Pure-play developer ATOME Energy expects to reach FID on its Villeta green ammonia and fertiliser project in Paraguay later this after agreeing the heads of terms for a major long-term offtake deal with fertiliser group Yara International.

Under the terms—which are expected to lead to a definitive contract before the end of the year and represent the world’s largest green fertiliser deal—Yara will buy the 145MW Villeta project’s entire 264,000t/yr output of green calcium ammonium nitrate (CAN), a fertiliser product.

“The entry into this strategic relationship with global crop nutrition leader Yara is a significant milestone for ATOME on the path to realise our flagship Villeta Project, which will be one of the largest renewable fertiliser production facilities in the Western Hemisphere,” said Olivier Mussat, CEO of ATOME, which list in London via an IPO in 2021.

“Proving significant off-taker interest for our renewable product gives a clear path to the finalisation of funding, FID and the commencement of work onsite at Villeta” Mussat, Atome

“Proving significant offtaker interest for our renewable product gives a clear path to the finalisation of funding, FID and the commencement of work onsite at Villeta,” he added.

Villeta’s first phase, which is sited on the River Paraguay in a tax-free industrial zone 35km from the capital city Asuncion, is expected to cost about $345m, according to analysts.

Funding will be a mix of debt and equity. The debt portion is covered  nearly three times over by “solid expressions of interest”, according to ATOME. In terms of equity financing, the company is in “substantive and encouraging discussions with international players. Among ATOME’s strategic investors is US services company Baker Hughes, which bought a 6.6% stake in the firm last year.

The agreement with Yara provides the confidence for ATOME to accelerate the development of its project pipeline, including the 300MW Yguazu project in Paraguay and the 120MW Costa Rica projects, Mussat said.

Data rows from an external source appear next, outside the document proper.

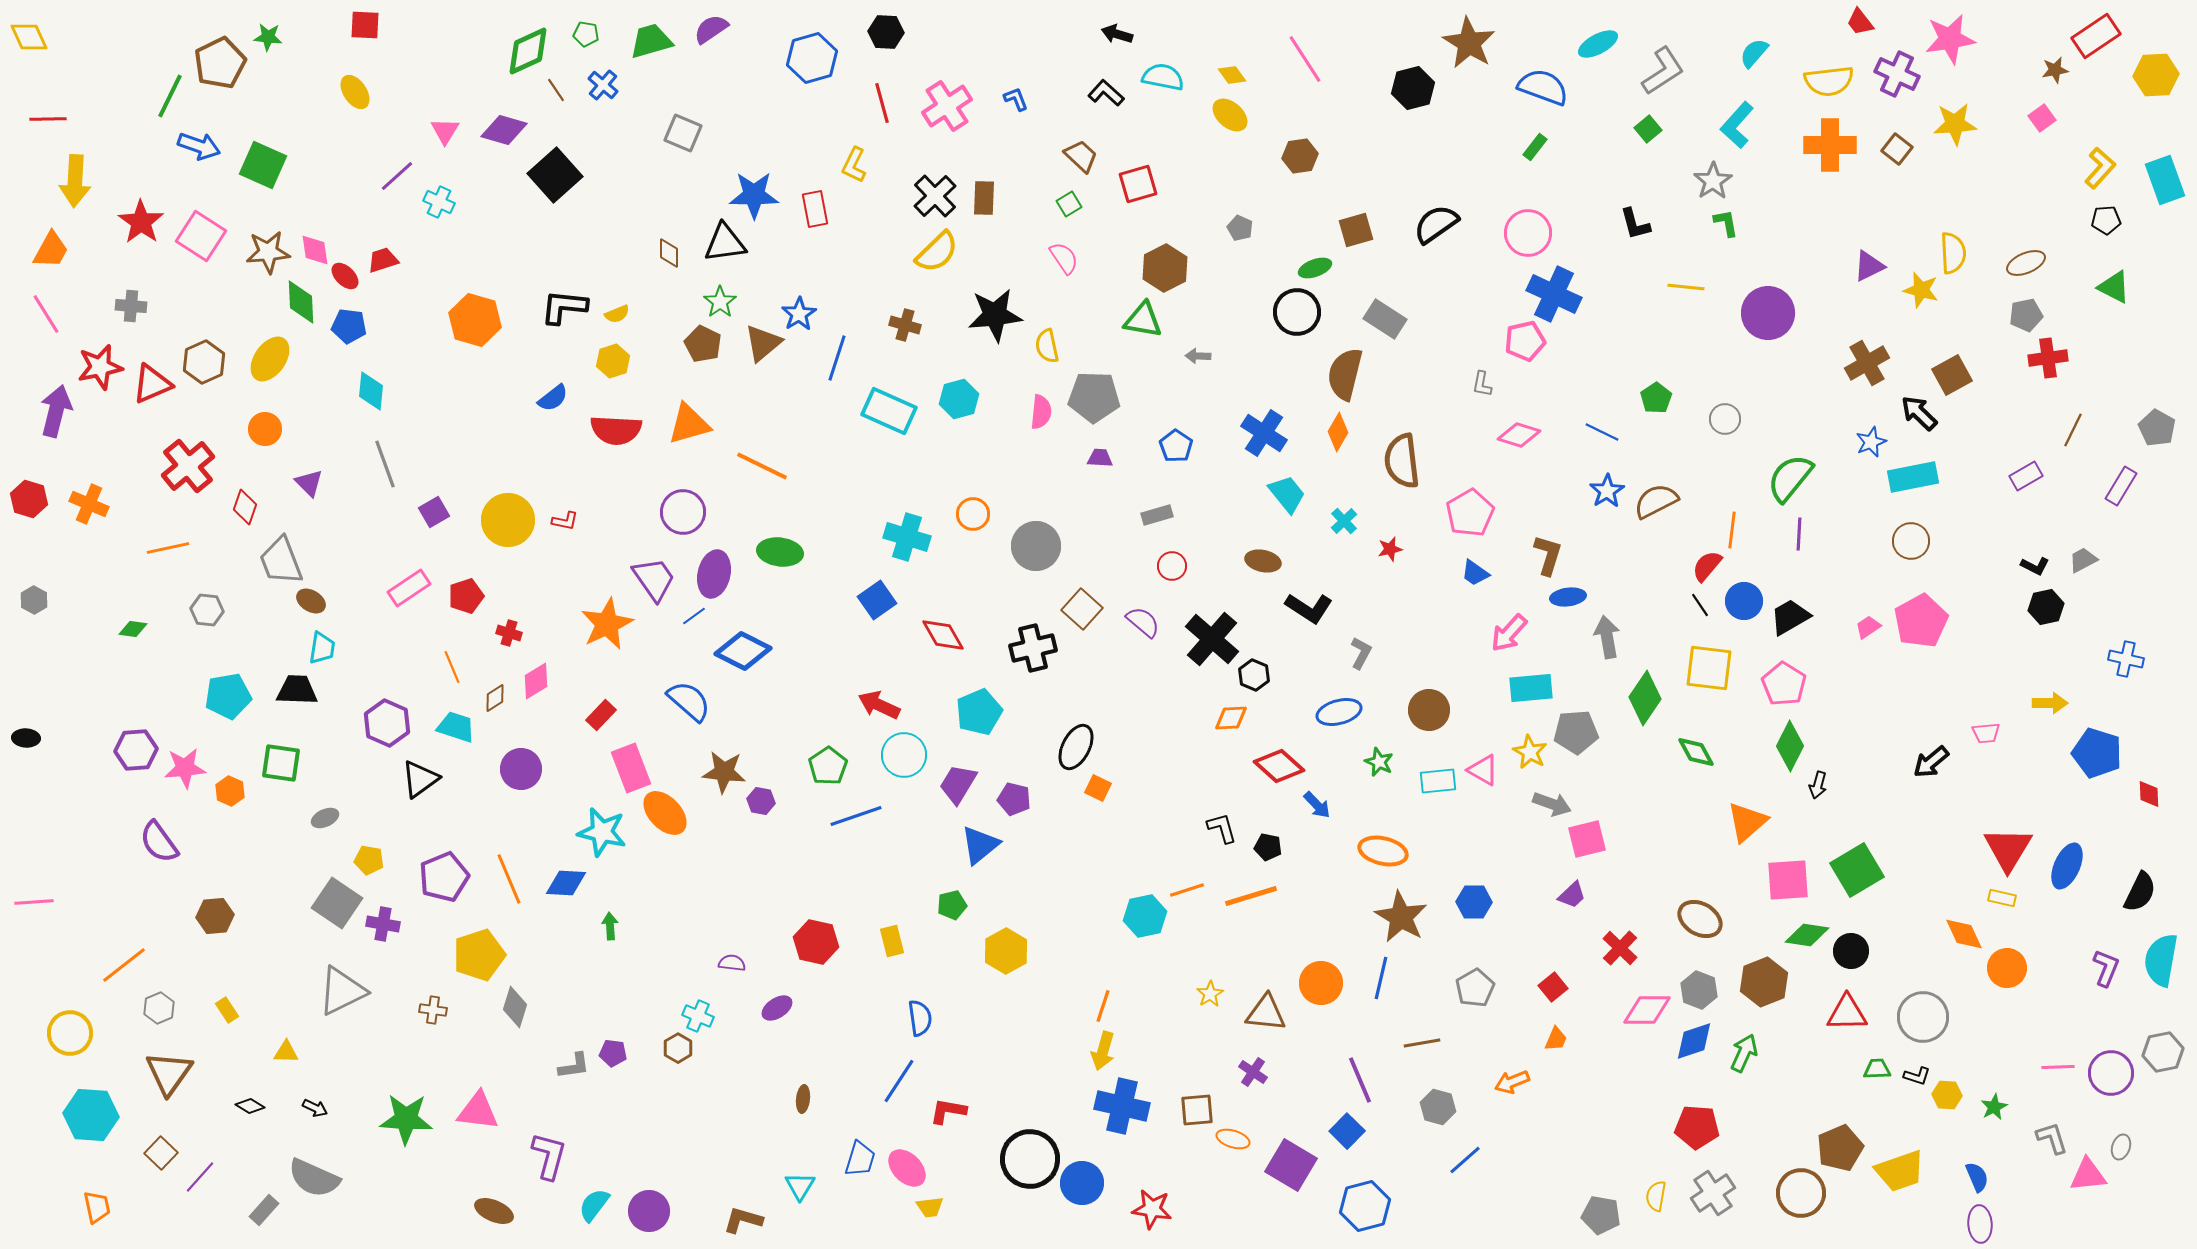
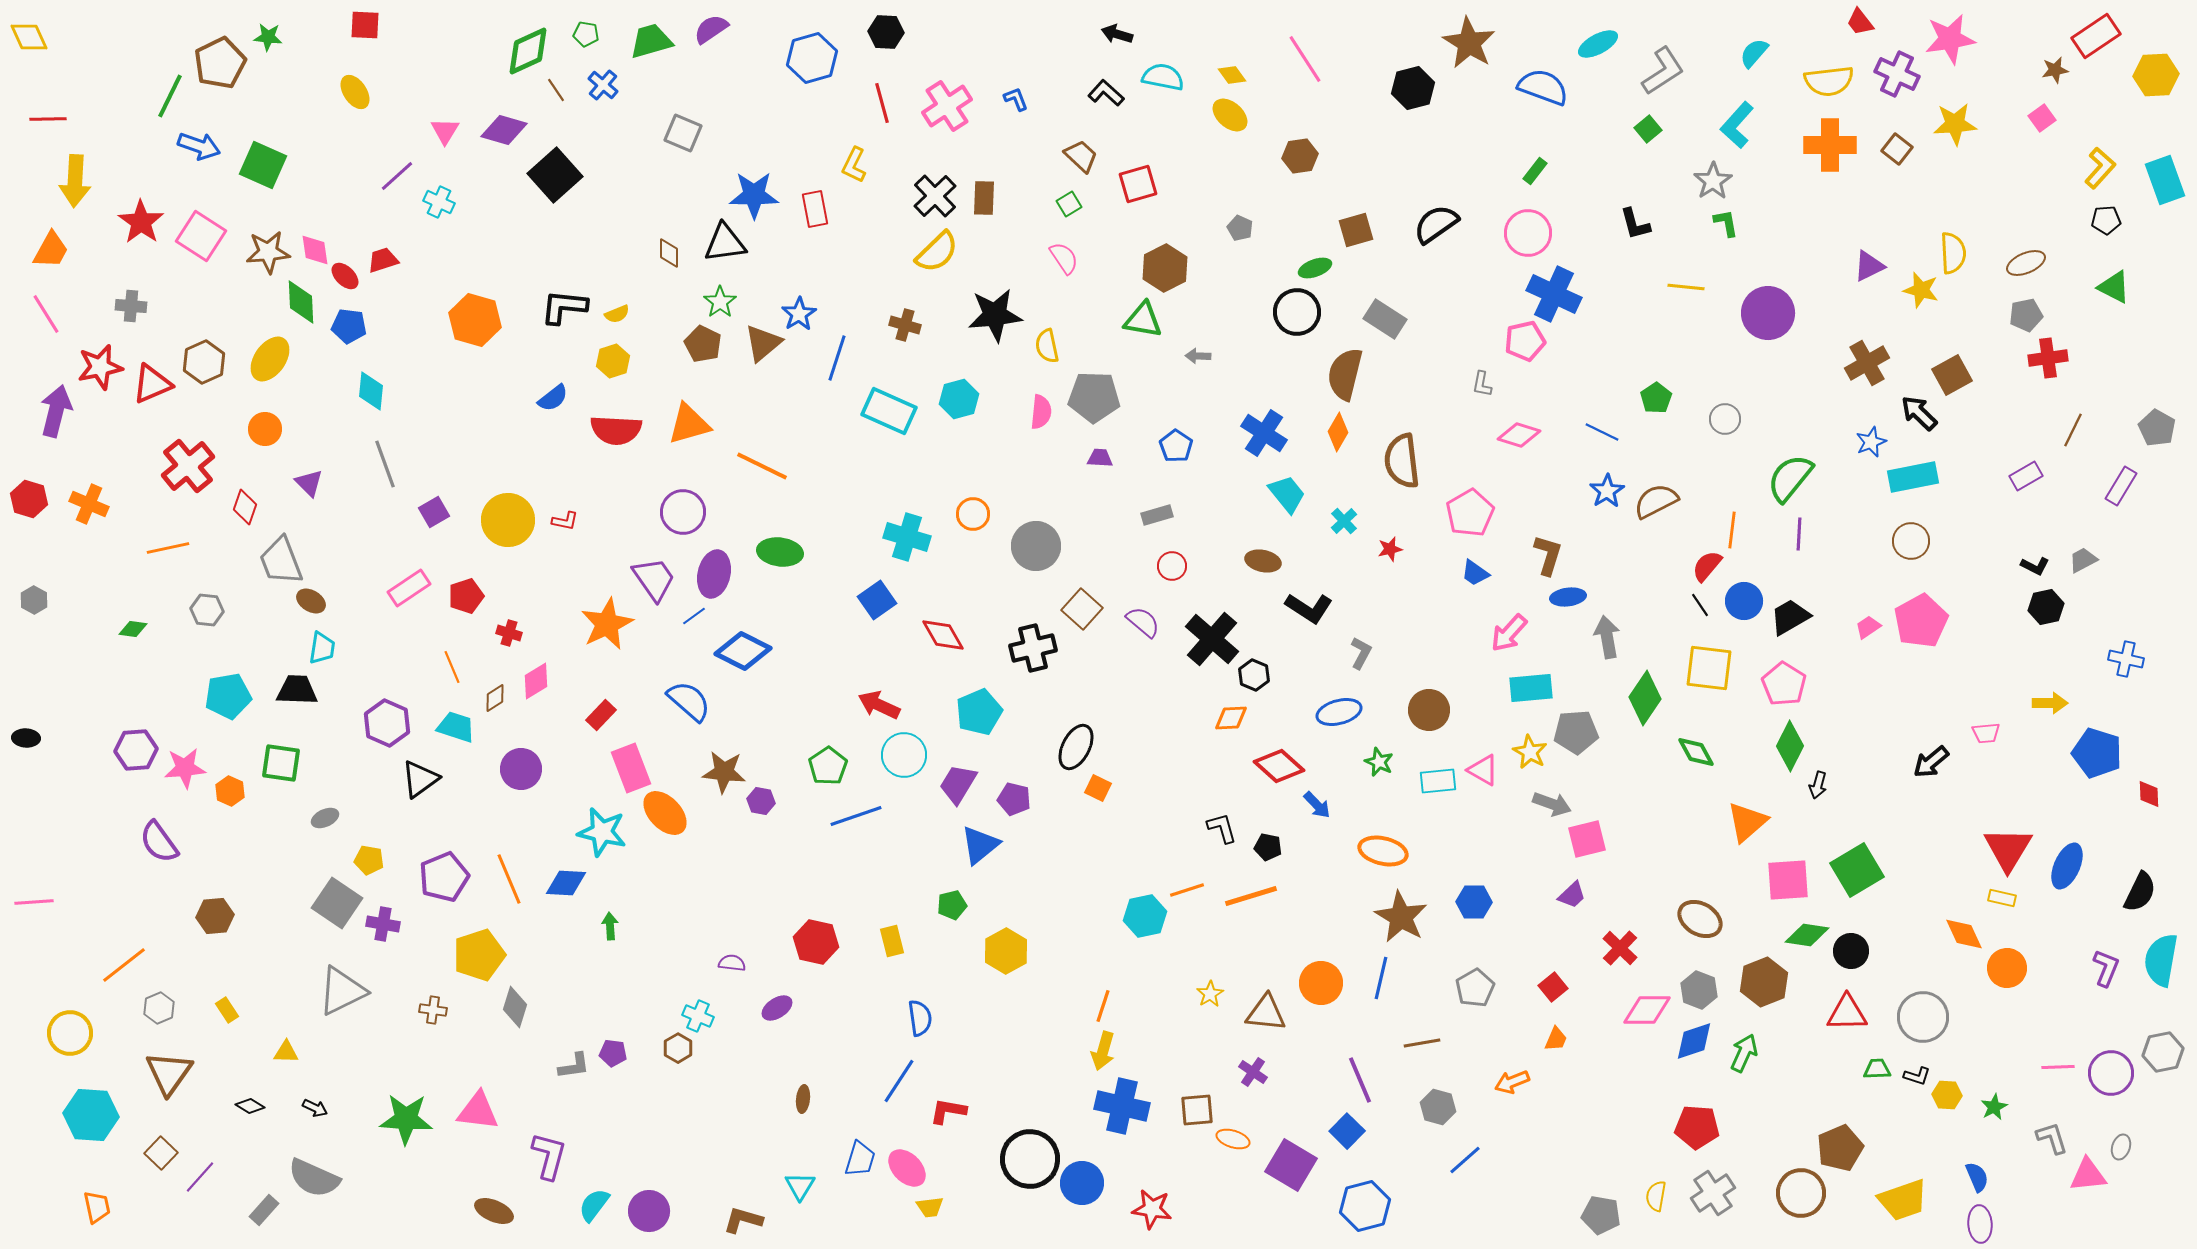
green rectangle at (1535, 147): moved 24 px down
yellow trapezoid at (1900, 1171): moved 3 px right, 29 px down
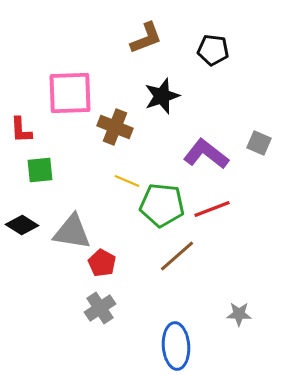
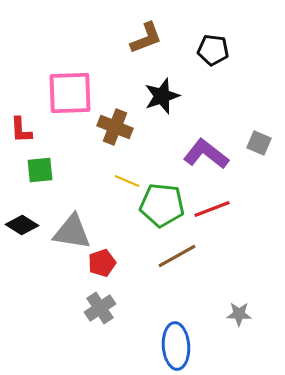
brown line: rotated 12 degrees clockwise
red pentagon: rotated 24 degrees clockwise
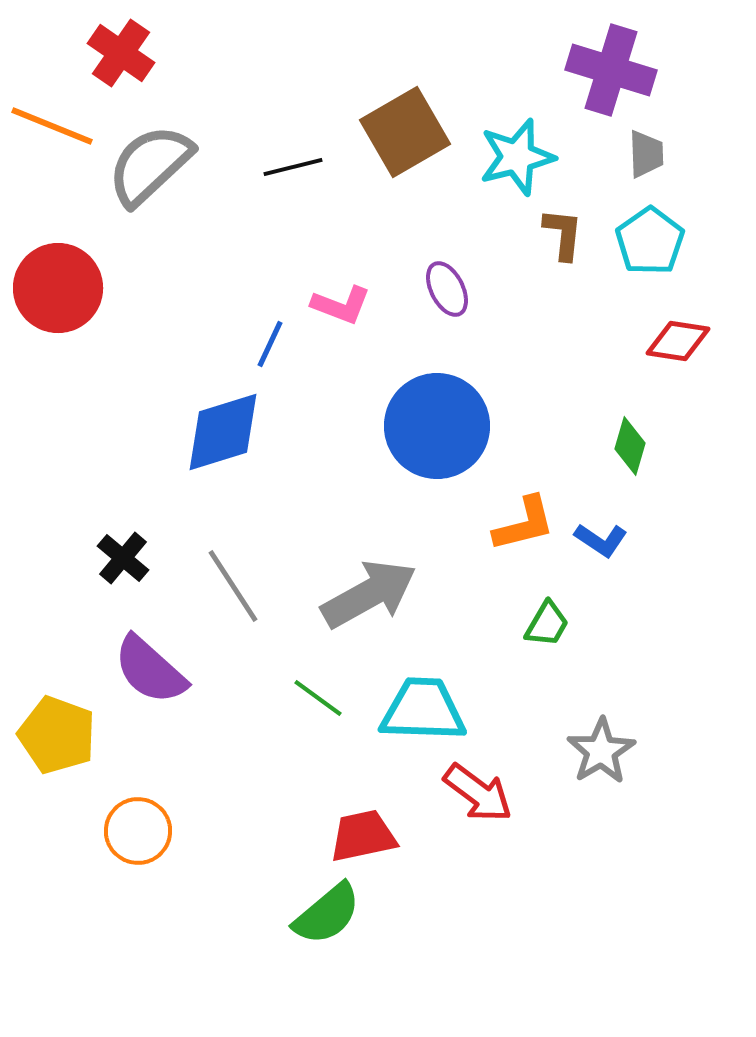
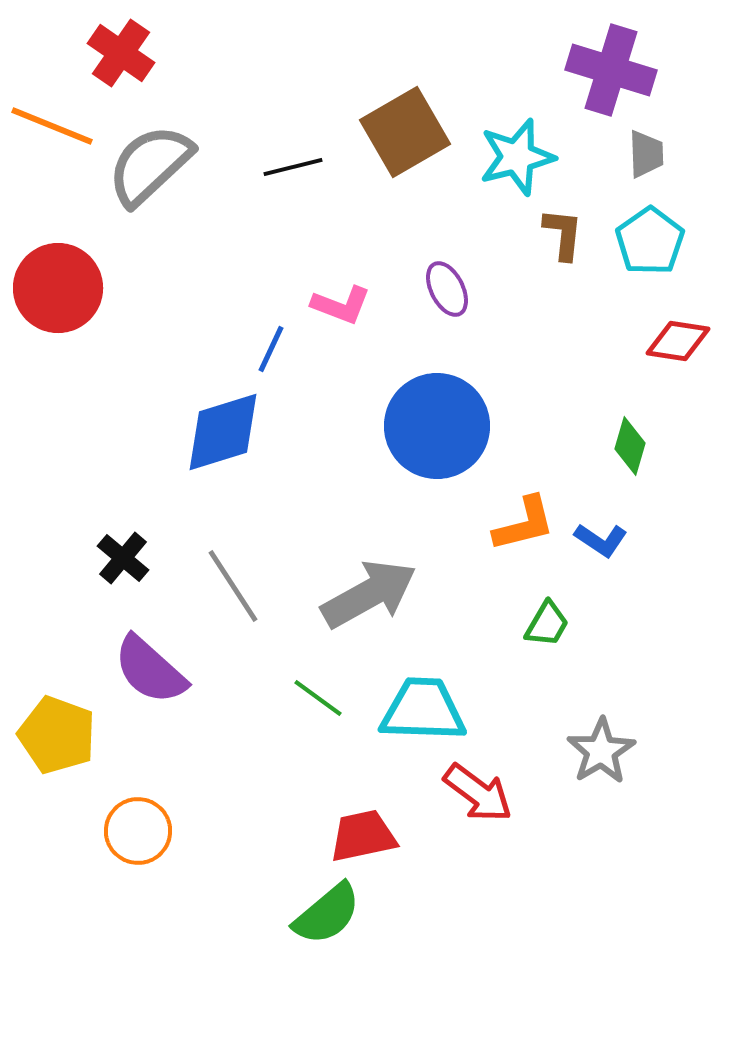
blue line: moved 1 px right, 5 px down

ATOME did not reveal details of the proposed pricing or contract duration set out under the terms of the deal with Yara. However, it said the contract will include a “price protection mechanism” for ATOME, based on current market prices and a “premium upside sharing formula”. This implies that prices paid by Yara over the term of the contract can fluctuate in line with the wider spot market for CAN and the green premium buyers are willing to pay. 

CAN do strategy

The deal with Yara justifies a change of strategy by ATOME, which had originally positioned Villeta as a pure green ammonia supplier to the agriculture sector.  The company decided to expand the scope of phase one of Villeta beyond green ammonia to CAN production after talking to potential offtakers.

ATOMEs engagement with the agriculture and fertiliser sectors was boosted by the hiring of Terje Bakken, former head of supply and trade at Yara and head of sales and marketing at Eurochem—both companies that are among the world’s largest fertiliser producers.

ATOME concluded that demand for CAN would be higher, and that it would command a clearer green premium in the market, Mussat told Hydrogen Economist in a recent interview.

Yara, which is 43% owned by the Norwegian government, will aim the CAN from Villeta primarily at the fast-growing Latin American fertiliser markets.

“The fertilisers from Villeta will become part of a new portfolio called Yara Climate Choice, including fertilisers based upon renewable energy and CCS. The project's in-land location could open logistical advantages for some of our growing markets in Mercosur,” said Chrystel Monthean, EVP Americas at Yara.